E-Waste Day 2025 to focus on critical raw materials

Aug 29, 2025

International E-Waste Day returns on 14 October with a call to reuse and recover the scarce materials inside our electronic products.

The WEEE Forum has confirmed that the eighth International E-Waste Day will spotlight critical raw materials (CRMs) — the scarce elements needed for smartphones, electric vehicles, solar panels and printers. “These elements can be recovered from unused or broken electronic products sleeping in our drawers and attics,” the organisers explained.

A growing challenge

Global e-waste has reached record levels. In 2022, the world generated 62 million tonnes, of which less than a quarter was properly collected and recycled. The trend continues upward, fuelled by demand for new technology and short product lifecycles.

In Europe, the new Critical Raw Materials Act sets ambitious targets for 2030: 10% of CRM consumption is to be sourced domestically, 40% processed within the EU, and 25% supplied through recycling. A study by TNO, the Netherlands Organisation for Applied Scientific Research, suggests that selective recovery from e-waste could already contribute up to 31% of EU demand. But current WEEE legislation is weight-based, prioritising bulk materials such as plastics over trace elements. As a result, gold, palladium, rare earths and other CRMs are often lost.

The role of cartridges

For the imaging sector, the link is direct. Toner and inkjet cartridges contain plastics, aluminium, copper, chips and small amounts of rare metals. Quantities are tiny per unit, but across the hundreds of millions of cartridges sold each year, the CRM footprint is significant.
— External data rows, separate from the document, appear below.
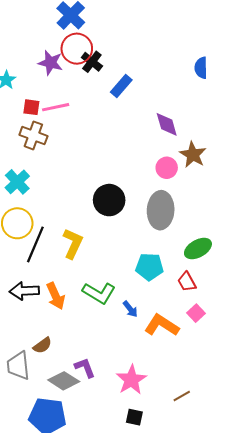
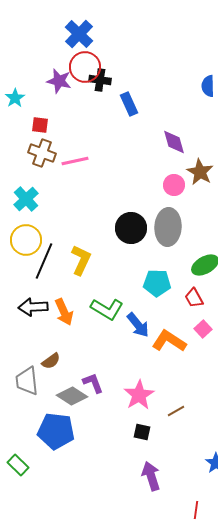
black cross: (92, 62) -> (100, 80), turned -30
blue rectangle: (121, 86) -> (129, 104), turned -65
pink line: (56, 107) -> (75, 161), moved
black circle: (109, 200) -> (131, 228), moved
blue arrow: (130, 309) -> (138, 325), size x1.5
brown line: (182, 396) -> (176, 411), moved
Remanufacturing preserves these materials. Each reused cartridge keeps plastics, circuitry, and contacts in circulation for another cycle. When reuse is no longer possible, high-standard European recycling can recover copper, aluminium, gold and palladium. Rare earth recovery is not yet commercially viable at scale in Europe, but policy pressure is driving investment in pilot plants.
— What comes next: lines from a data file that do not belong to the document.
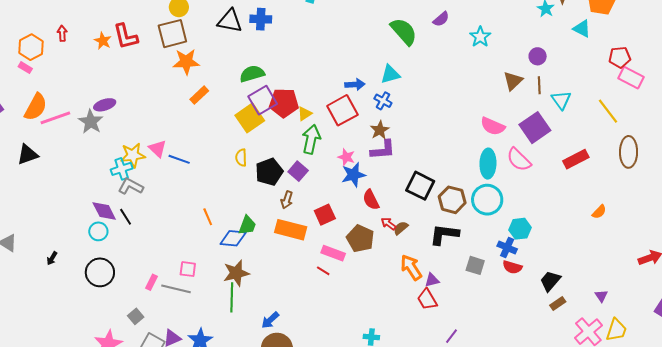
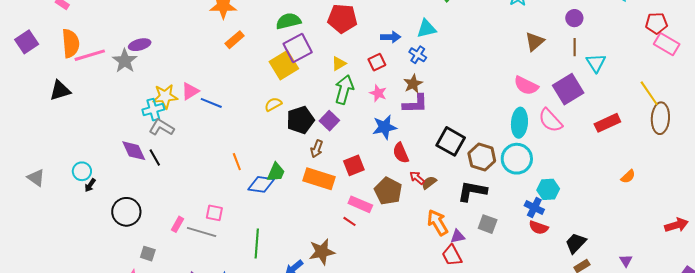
brown triangle: (513, 81) -> (535, 42), moved
red pentagon: (284, 103) -> (342, 19), moved
orange semicircle: (36, 107) -> (71, 43), turned -36
red square: (342, 110) -> (377, 62), size x0.6
yellow line: (608, 111) -> (649, 93), moved
pink triangle: (157, 149) -> (190, 91), turned 42
pink star: (346, 157) -> (378, 93), moved
yellow semicircle: (241, 158) -> (273, 104), turned 60
cyan circle: (98, 231) -> (82, 171), moved
black arrow: (52, 258) -> (90, 185), moved
gray square: (475, 265) -> (488, 224), moved
brown star: (236, 273) -> (322, 252), moved
gray square: (136, 316) -> (148, 254), moved, turned -35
This is why industry voices argue that cartridges show the principle clearly: reuse first, then recover. Exporting empties for low-grade shredding squanders valuable materials and undermines Europe’s CRM goals.

European capacity

Europe already has strong refining capacity for precious metals, through companies such as Umicore in Belgium, Aurubis in Germany and Boliden in Sweden. These plants can efficiently capture gold, silver, copper and palladium from e-waste streams. Aluminium recovery is long established.
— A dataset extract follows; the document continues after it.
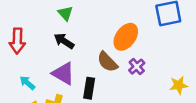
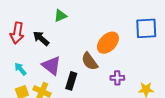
green triangle: (65, 13) -> (60, 16), turned 40
black arrow: (64, 41) -> (41, 38), moved
purple cross: (137, 67) -> (117, 78), moved, turned 32

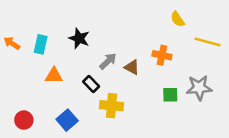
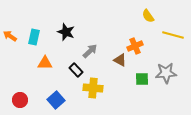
orange cross: (162, 55) -> (135, 46), turned -35
brown triangle: (132, 67) -> (120, 60), moved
The weaker spots are rare earths, cobalt and antimony. These are present in small quantities in cartridges but are difficult to extract economically. Most recovery today takes place in Asia, often with lower environmental standards. By contrast, keeping cartridges in Europe supports both compliance and the development of future recovery technology.

Consumers hold the key

The organisers of International E-Waste Day stress that legislation and technology alone are not enough. A joint WEEE Forum and UNITAR study found households own an average of 74 electrical items, of which many are unused or broken. The total weight of hoarded equipment is estimated at 10 million tonnes across Europe.

Most people have old phones, laptops, chargers and cartridges sitting in drawers. By returning them through official collection channels, consumers play a direct role in keeping CRMs in circulation.

Opportunity for the sector

For imaging consumables and equipment remanufacturers, International E-Waste Day presents an opportunity to highlight the industry’s role in the circular economy. Cartridges are one of the few waste streams with an established reuse system, proving that reuse is both practical and profitable.

The message is simple: keep cartridges in Europe, remanufacture where possible, and recover when reuse ends. In doing so, the sector contributes to Europe’s resource security and demonstrates that reuse-first is the most effective path to a circular economy.

Organisations, schools and businesses are invited to register their initiatives at weee-forum.org.